We have incorporated 5-fluorouridine into several sites within a 19-mer RNA modelled on the translational operator of the MS2 bacteriophage. The ¹⁹F NMR spectra demonstrate the different chemical shifts of helical and loop fluorouridines of the hairpin secondary structure. Addition of salt gives rise to a species in which the loop fluorouridine gains the chemical shift of its helical counterparts, due to the formation of the alternative bi-molecular duplex form. This is supported by UV thermal melting behaviour which becomes highly dependent on the RNA concentration. Distinct ¹⁹FNMR signals for duplex and hairpin forms allow the duplex- hairpin equilibrium constant to be determined under a range of conditions, enabling thermo- dynamic characterisation and its salt dependence to be determined.

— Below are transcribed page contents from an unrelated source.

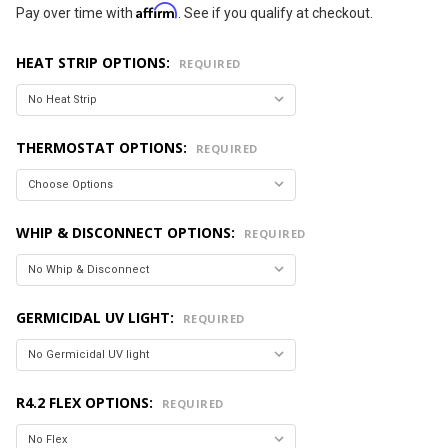
Affirm
Pay over time with
. See if you qualify at checkout.
HEAT STRIP OPTIONS:
REQUIRED
THERMOSTAT OPTIONS:
REQUIRED
WHIP & DISCONNECT OPTIONS:
REQUIRED
GERMICIDAL UV LIGHT:
REQUIRED
R4.2 FLEX OPTIONS:
REQUIRED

Mg²⁺ also promotes duplex fomation, but more strongly than Na²⁺, such that at 25°C, 10 mM MgCl₂ has a comparable duplex-promoting effect to 300 mM NaCl. A simliar effect is observed with Sr²⁺, but not Ca²⁺ or Ba²⁺. Additional hairpin species are observed in the presence of Na⁺ as well as Mg²⁺, Ca²⁺, Sr²⁺ and Ba²⁺ ions. The overall, ensemble average, hairpin conformation is therefore salt-dependent. Electrostatic considerations are thus involved in the balance between different hairpin conformers as well as the duplex-hairpin equilibrium. The data presented here demonstrate that ¹⁹F NMR is a powerful tool for the study of conformational heterogeneity in RNA, which is particularly important for probing the effects of metal ions on RNA structure. The thermodynamic characterisation of duplex-hairpin equilibria will also be valuable in the development of theoretical models of nucleic acid structure.